Haplotypes representing a 300Kb chromosome region and containing 300 SNPs were generated using the program ms (Hudson, 2002) in a coalescent model. Specifically, the effective population size was set to 10,000 and the uniform recombination rate was set to 1.0e−8 per site per generation. From the resulting generated haplotypes, we simulated a sample of 1000 individuals each of which consisted of two randomly selected haplotypes so that the sample size of haplotypes in follow-up analyses would be 2000. To mimic a typical genetic association study, we first excluded rare SNPs (MAF < 0.03), and then selected tagging SNPs based on pairwise r² value of 0.8 using the software Haploview (Barrett et al., 2005). Finally, 81 SNPs were included for subsequent analyses.

To simulate phenotypes, we selected a haplotype region containing five adjacent SNPs in the middle of the sequence (from 36^th to 40^th) as susceptible haplotypes to each of two traits. Specifically, for each trait, the phenotype value for individual i was generated from the following expression

$$y_{\mathit{\text{li}}}={\displaystyle \sum _{k=1}^5{\mathrm{\lambda }}_{\mathit{\text{lk}}}{z}_{\mathit{\text{ki}}}+{\delta }_{\mathit{\text{li}}}(l=1,2),}$$

where z_{i k}was the 0–1–2 genotype score at the kth causal SNP, λ_{l k}was determined by the allelic frequency and by the magnitude of the effect of the SNP. For a particular SNP z, the genotype ‘11’, ‘12’ and ‘22’ were coded as 0, 1 and 2 respectively, according to addictive genetic model. Assuming the frequency of allele ‘1’ in the sample was p, the phenotypic variance caused by the SNP would be var(λz) = 2λ² p(1 − p). When estimating power, we set total phenotypic variance to 100.0, of which 0.5% was assumed to be explained by individual SNP. Thus,

$$\mathrm{\lambda }=\sqrt{\frac{0.5\%\times 100}{2p(1-p)}}=\frac{1}{2\sqrt{p(1-p)}}.$$

Since allelic frequency varied in different samplings, the value of λ also varied accordingly.
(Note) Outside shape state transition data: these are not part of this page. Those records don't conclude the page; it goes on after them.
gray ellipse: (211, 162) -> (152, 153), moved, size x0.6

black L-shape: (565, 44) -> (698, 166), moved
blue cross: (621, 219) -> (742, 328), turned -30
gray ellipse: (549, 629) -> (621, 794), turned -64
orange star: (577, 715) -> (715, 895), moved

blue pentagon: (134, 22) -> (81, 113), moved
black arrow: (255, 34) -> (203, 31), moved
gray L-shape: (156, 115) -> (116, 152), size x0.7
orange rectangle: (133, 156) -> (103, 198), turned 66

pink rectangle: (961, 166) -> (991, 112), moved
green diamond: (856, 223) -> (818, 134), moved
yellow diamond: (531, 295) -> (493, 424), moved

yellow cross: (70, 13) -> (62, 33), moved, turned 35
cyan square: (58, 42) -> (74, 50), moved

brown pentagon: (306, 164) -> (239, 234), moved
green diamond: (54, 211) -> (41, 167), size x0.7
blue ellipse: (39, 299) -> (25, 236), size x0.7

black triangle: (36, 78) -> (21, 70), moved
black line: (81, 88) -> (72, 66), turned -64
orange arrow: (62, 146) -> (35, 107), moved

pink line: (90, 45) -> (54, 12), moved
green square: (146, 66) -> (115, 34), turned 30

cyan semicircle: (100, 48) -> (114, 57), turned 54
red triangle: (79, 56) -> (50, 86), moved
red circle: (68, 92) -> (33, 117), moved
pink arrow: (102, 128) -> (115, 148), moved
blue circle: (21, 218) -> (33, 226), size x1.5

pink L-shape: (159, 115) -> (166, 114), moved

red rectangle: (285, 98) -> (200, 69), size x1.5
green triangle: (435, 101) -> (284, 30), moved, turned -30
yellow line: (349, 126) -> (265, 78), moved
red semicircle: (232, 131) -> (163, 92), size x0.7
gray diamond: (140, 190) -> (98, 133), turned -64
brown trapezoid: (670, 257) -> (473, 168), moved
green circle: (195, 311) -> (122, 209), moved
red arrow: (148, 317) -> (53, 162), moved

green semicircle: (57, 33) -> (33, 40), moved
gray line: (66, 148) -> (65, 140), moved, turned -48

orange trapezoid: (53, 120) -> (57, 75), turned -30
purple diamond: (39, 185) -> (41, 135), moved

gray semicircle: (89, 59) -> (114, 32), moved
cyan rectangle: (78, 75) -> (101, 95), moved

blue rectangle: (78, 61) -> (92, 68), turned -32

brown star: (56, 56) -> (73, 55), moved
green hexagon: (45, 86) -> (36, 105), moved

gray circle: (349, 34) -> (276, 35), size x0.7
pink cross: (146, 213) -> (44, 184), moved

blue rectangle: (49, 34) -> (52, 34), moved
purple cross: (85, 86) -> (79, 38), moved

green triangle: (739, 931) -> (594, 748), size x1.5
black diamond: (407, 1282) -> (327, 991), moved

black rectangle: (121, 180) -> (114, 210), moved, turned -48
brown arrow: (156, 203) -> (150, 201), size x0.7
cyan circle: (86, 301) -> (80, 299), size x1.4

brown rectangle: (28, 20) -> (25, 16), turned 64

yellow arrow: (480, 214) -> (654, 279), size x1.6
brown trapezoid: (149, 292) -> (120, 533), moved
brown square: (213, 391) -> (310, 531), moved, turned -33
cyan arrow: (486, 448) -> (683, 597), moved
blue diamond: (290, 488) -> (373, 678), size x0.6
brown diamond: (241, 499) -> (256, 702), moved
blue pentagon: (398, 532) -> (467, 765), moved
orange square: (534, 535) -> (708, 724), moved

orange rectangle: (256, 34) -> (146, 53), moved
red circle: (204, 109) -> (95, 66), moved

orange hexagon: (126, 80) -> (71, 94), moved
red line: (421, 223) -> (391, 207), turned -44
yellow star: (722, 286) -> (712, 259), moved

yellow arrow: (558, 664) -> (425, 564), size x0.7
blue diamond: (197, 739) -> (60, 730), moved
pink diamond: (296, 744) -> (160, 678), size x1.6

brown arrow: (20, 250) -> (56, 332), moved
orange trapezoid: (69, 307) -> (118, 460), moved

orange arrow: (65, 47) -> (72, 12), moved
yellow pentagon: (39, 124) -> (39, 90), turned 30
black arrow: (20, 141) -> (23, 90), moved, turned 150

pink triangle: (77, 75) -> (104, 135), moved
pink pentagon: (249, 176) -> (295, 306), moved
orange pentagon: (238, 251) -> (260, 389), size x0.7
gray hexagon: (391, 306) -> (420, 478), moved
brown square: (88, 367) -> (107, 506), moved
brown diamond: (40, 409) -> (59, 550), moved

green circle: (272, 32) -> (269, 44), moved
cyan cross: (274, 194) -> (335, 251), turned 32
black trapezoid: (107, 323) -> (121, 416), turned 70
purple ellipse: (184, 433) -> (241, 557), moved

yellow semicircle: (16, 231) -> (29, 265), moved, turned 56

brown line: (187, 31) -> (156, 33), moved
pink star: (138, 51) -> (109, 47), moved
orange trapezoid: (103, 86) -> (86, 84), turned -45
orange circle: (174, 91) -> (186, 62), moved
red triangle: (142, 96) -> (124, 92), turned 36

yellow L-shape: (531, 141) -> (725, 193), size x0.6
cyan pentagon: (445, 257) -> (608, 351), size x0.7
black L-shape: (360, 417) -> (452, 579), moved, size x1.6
In our simulations, we set all λ_{l k} as positive values, which means they were always in the same direction for each phenotype and for each causal SNP, so the causal SNP induced phenotypic correlation was positive. For simplicity of illustration, we here set population means to zero, and omitted the effects of covariates, though incorporation of them was direct and easy. In addition, the two residual effects: δ_1i and δ_2i, were assumed to have a bivariate normal distribution with correlation coefficient ρ_e (−1 ≤ ρ_e ≤ 1). In this study, we considered seven values of residual correlation coefficients: ρ_e = 0.9, 0.6, 0.3, 0, −0.3, −0.6 and −0.9, respectively.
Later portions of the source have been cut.